Poi il sipario torna a chiudersi. Arretra e di nuovo avanza per portare allo scoperto e di nuovo nascondere, come un’onda, i detriti lasciati dallo spettacolo e il corpo di un cavallo abbattuto, immagine ossessiva che si ripropone negli spettacoli della Societas Raffaello Sanzio.
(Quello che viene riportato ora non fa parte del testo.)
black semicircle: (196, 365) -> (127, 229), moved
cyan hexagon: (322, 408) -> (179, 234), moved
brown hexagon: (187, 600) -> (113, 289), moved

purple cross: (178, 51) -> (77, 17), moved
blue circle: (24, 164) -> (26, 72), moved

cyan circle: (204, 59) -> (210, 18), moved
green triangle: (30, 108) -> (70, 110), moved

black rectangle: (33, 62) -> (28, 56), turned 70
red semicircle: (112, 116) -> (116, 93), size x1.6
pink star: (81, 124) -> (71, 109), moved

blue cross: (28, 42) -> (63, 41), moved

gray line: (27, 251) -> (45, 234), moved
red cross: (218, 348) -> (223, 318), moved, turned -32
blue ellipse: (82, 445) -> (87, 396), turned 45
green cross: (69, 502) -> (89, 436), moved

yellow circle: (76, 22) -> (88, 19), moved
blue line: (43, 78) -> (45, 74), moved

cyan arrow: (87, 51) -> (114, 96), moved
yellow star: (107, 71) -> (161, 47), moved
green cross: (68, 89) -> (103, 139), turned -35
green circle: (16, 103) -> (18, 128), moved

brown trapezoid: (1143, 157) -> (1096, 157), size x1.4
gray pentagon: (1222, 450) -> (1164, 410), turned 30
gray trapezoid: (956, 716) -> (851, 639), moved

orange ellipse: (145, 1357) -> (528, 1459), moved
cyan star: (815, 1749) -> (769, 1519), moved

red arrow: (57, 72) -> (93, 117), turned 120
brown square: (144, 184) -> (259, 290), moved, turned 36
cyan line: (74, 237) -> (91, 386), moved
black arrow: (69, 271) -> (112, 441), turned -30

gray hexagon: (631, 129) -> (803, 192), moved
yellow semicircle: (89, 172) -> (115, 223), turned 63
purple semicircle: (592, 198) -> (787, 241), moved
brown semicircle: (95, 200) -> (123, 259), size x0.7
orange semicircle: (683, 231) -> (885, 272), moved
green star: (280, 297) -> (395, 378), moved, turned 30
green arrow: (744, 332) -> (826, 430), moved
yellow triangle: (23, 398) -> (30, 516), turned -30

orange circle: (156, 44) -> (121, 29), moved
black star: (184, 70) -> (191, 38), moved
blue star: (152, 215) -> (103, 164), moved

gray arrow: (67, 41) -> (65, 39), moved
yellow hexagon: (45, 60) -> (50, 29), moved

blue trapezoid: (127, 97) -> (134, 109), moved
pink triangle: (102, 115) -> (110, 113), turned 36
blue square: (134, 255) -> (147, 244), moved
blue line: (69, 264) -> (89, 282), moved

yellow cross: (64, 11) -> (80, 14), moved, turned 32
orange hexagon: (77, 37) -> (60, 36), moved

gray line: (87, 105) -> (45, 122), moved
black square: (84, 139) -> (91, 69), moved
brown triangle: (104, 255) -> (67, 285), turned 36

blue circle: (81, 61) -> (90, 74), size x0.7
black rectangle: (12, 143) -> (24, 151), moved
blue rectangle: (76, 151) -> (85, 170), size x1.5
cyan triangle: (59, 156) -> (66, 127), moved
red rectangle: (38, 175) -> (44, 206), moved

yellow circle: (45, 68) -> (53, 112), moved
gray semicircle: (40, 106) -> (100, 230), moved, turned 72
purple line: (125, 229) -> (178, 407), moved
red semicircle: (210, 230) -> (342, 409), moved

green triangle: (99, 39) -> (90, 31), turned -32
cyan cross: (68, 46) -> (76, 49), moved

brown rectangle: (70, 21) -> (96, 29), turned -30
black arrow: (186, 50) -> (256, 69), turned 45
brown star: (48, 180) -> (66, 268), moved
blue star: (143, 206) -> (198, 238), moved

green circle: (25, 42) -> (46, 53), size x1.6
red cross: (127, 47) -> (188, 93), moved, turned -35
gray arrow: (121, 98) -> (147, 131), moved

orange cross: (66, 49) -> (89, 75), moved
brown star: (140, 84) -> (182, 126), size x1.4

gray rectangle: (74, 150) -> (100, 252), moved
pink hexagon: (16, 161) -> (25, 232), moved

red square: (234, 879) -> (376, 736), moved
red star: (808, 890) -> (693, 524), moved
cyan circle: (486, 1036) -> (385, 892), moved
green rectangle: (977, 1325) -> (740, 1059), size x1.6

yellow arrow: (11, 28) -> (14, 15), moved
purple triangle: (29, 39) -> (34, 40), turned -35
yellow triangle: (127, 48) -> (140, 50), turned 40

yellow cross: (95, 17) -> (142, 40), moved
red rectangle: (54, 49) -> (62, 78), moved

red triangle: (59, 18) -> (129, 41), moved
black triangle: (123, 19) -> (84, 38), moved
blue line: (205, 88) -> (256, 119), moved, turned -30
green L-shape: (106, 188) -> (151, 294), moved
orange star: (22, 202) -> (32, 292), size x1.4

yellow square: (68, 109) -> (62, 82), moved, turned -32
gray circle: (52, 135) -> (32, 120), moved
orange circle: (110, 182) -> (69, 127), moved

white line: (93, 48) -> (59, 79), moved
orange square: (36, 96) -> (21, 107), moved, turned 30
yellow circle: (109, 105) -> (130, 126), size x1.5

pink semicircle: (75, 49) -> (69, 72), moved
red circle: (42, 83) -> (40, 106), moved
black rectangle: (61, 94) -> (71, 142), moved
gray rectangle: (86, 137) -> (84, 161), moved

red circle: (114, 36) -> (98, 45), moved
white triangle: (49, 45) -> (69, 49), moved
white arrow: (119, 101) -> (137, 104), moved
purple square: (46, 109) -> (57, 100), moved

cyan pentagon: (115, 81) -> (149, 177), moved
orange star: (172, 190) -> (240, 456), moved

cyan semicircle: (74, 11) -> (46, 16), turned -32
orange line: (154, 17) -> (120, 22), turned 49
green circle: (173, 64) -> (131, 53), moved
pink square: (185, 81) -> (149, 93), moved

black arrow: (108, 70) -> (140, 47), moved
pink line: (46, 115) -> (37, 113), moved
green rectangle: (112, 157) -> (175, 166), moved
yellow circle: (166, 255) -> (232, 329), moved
Un accecante lampeggiare, accompagnato da scoppi sonori violenti dà inizio alla seconda parte, molto più breve e soltanto visiva, nell’evocazione coinvolgente dell’eruzione vulcanica in cui l’eroe tragico scompare, per unire con la morte la sua singolarità all’infinitezza della natura.
E il ristorante Quattro stagioni? Ci informa l’artefice che esiste davvero, sulla 54ma strada di New York, e una volta commissionò a Mark Rothko una serie di tele che poi l’artista non volle più consegnare, ora sono alla Modern Tate di Londra. Metafora fin troppo palese di una condizione dell’artista, di una sua volontà di sottrarsi allo sguardo altrui, per insistervi ancora. Siamo dalle parti de Il velo nero del pastore, anzi ora dichiaratamente all’interno di un “ciclo” aperto da Sul concetto di volto nel figlio di Dio. Non a caso The four seasons restaurant finisce là dove l’altro iniziava, nella vorticosa tempesta di una materia acquosa che riempie con fragore tutto il boccascena, soffocando la vocalità di un Lied. Come se da quel gorgo l’artista non riuscisse a venir fuori. Non lasciarmi, ti supplico – dicono le parole che ora si stampano sul sipario.
Siamo di nuovo sulla soglia di un buco nero, su quella linea di confine tracciata dalle quattro dimensioni che si originano dall’evento. E per qualche motivo torna in mente il sandalo lasciato da Empedocle dietro di sé prima di scomparire sull’Etna.